I am not a Labour Party Member. I was once. It would have to go some way to bring me back into the fold, although electing Jeremy Corbyn as leader might start it along that road. Given the events of the last week and the great Labour Purge of 2015 that seems unlikely. Even if I decided to renounce my Green Party membership and rejoin Labour I wouldn't be accepted and certainly wouldn't be eligible to vote in the leadership election because, having supported the greens I would be deemed to not support Labour's aims and values. I could write reams about the wisdom, or lack of, that this purge shows, how it probably doesn't match the letter of their rules, let alone the spirit of them and how excluding people who show a genuine interest is no way to foster an inclusive, progressive party. However, instead I'd like to consider the reason why such a decision might have been made.
I have no hard evidence of the decision to weed out insurgents who might be likely to vote for Corbyn but it seems pretty evident that this is the reasoning behind the move. The parliamentary Labour Party and its central administration are completely at variance to the stance of Corbyn and his supporters and many grandees have stood up to practically beg people to vote for anyone but Corbyn. They say he is unelectable, inflexible and idealistic. Only by compromising is power attainable and only by gaining power can any good be done. What a depressing message! In order to do even the slightest bit of good, we're told, most values need to be put on the back burner or, better still, buried for good.

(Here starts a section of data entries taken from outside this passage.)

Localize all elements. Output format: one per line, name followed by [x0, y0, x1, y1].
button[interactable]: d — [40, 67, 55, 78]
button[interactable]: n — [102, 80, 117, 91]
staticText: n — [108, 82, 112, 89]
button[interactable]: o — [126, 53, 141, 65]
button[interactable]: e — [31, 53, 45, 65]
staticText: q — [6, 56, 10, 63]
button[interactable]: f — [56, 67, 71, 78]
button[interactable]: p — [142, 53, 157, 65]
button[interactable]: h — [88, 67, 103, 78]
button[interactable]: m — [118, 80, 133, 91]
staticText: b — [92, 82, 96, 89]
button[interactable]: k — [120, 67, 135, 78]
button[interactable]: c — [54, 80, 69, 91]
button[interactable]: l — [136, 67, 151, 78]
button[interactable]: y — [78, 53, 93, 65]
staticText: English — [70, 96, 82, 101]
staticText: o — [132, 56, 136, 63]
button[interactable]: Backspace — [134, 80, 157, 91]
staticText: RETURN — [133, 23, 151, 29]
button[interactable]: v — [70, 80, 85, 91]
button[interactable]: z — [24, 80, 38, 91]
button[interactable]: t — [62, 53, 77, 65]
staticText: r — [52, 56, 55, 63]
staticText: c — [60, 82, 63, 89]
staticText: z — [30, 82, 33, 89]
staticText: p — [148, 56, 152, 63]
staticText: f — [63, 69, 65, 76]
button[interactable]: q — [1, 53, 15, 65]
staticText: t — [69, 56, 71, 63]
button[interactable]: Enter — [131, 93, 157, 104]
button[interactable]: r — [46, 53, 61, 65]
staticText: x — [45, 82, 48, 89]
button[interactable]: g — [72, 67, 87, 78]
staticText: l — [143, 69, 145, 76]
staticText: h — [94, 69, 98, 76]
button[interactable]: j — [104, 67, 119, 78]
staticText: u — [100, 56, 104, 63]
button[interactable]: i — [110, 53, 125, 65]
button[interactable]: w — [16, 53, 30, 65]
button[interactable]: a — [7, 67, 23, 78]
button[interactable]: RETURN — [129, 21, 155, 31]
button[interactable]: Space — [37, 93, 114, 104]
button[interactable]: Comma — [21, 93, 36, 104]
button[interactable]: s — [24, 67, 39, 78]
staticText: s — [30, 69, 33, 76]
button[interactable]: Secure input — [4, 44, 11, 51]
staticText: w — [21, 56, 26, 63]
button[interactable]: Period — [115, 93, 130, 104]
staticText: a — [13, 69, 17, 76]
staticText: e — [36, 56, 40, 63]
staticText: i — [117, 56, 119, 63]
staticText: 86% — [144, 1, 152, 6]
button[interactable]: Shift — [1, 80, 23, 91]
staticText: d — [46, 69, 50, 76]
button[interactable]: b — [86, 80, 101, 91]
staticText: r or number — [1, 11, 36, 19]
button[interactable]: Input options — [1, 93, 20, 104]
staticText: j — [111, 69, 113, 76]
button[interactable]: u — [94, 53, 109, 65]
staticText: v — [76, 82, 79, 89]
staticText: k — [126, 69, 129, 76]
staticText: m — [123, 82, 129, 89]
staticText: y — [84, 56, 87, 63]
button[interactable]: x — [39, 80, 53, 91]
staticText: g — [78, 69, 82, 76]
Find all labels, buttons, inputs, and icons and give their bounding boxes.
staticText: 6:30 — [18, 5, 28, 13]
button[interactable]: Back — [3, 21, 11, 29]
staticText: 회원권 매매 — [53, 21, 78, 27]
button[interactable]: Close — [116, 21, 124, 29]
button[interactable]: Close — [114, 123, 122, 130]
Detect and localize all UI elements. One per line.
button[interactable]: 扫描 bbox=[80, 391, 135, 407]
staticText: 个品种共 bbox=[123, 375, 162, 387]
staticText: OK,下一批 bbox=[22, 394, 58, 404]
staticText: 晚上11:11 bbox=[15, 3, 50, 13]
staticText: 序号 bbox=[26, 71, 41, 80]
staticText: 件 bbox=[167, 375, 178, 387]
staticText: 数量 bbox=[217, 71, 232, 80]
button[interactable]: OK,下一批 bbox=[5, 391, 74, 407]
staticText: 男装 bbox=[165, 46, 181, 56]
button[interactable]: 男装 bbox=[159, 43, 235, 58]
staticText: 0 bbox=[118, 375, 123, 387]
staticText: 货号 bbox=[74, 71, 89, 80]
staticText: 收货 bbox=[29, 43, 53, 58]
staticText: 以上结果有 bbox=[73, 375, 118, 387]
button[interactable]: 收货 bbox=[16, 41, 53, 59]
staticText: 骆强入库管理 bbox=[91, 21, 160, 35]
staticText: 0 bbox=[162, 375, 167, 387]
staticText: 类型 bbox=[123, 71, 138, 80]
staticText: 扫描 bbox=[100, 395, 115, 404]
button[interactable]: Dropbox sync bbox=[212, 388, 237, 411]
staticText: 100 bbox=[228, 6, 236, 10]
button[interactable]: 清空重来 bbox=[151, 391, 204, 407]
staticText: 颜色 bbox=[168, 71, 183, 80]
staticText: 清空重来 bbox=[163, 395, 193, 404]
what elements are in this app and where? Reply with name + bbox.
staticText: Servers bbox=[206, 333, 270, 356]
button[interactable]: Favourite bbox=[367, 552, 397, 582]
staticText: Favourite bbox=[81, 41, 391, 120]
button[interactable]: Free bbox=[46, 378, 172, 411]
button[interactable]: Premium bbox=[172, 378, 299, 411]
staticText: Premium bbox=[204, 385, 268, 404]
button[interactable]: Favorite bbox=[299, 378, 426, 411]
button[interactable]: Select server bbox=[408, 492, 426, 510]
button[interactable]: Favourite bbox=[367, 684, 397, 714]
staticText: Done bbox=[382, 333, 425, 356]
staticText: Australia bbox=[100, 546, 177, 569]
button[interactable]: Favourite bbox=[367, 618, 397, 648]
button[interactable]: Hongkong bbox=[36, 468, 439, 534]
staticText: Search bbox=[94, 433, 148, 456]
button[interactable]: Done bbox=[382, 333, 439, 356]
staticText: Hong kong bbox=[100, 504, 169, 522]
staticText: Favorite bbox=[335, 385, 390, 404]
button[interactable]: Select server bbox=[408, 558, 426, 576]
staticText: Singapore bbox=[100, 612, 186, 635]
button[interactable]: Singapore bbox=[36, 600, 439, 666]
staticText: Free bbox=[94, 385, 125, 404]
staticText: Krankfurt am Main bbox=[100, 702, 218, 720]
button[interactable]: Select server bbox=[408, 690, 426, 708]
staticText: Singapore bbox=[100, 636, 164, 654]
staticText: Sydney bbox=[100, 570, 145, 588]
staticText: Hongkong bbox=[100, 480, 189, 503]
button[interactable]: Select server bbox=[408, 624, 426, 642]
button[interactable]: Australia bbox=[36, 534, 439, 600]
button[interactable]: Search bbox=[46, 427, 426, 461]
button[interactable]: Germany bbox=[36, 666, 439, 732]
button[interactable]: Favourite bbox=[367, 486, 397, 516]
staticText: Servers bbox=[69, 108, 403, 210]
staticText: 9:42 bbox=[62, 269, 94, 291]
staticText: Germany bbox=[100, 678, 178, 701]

I understand the argument. It seemed to work for Labour in 1997, although it's hard to say for sure what the result of that election would have been had Labour clung to more of its core beliefs. As it is, the Blair government had a massive majority and yet failed to deliver on key election promises, including reversing rail privatisation. In government it, and the subsequent Labour administrations achieved some significant social gains, but it failed to curb big business and the finance sector which created the 2008 crisis - the great gift to the Tories which enabled the whole austerity narrative. Since drifting from power Labour has failed to robustly oppose many terrible policies imposed in the name of austerity, culminating in its disastrous abstention on the recent welfare bill. In order to appear credible, the party is now appearing very weak. I guess the focus groups tell its wonks a different story because I honestly can't understand why it would follow such a damaging path otherwise.
So why is Corbyn seen as such a threat? He proposes a Labour that believes in something and that stands up and explains its beliefs. Isn't that a good thing? It's not about being utterly uncompromising, just learning not to compromise on every single issue. Compromise on one or two things and you are flexible and realistic. Take that approach all the time and you're seen as a pushover. The press is primed to smear anyone who proposes progressive policies. That's because it's owned by big business. It's also primed to smear Labour more than the Tories for exactly the same reason. There's nothing Labour can do to get an easy ride in the media. So why choose a difficult ride and make multiple concessions when it could opt to be a bit braver and sound authentic into the bargain?
Gordon Brown likened Labour's recent defeat to having its heart broken. It's not a bad metaphor, only I'm not sure he prescribed the right medicine. When you're young and you have your heart broken, a very natural response is to avoid falling in love again. The problem is that without showing the vulnerability of getting close to a lover again you won't gain from the huge benefits of being in a loving relationship. You risk becoming cynical and guarded and may sleep around but never make a real connection. Power without principle is a lot like sex without love. It may fix an immediate urge, but many human needs are left unmet.
I can't vote in Labour's leadership election. If I could I'd want to take a chance on a leader who appears to have aims and values, rather than fall back on the cynicism that has diminished the party for over twenty years.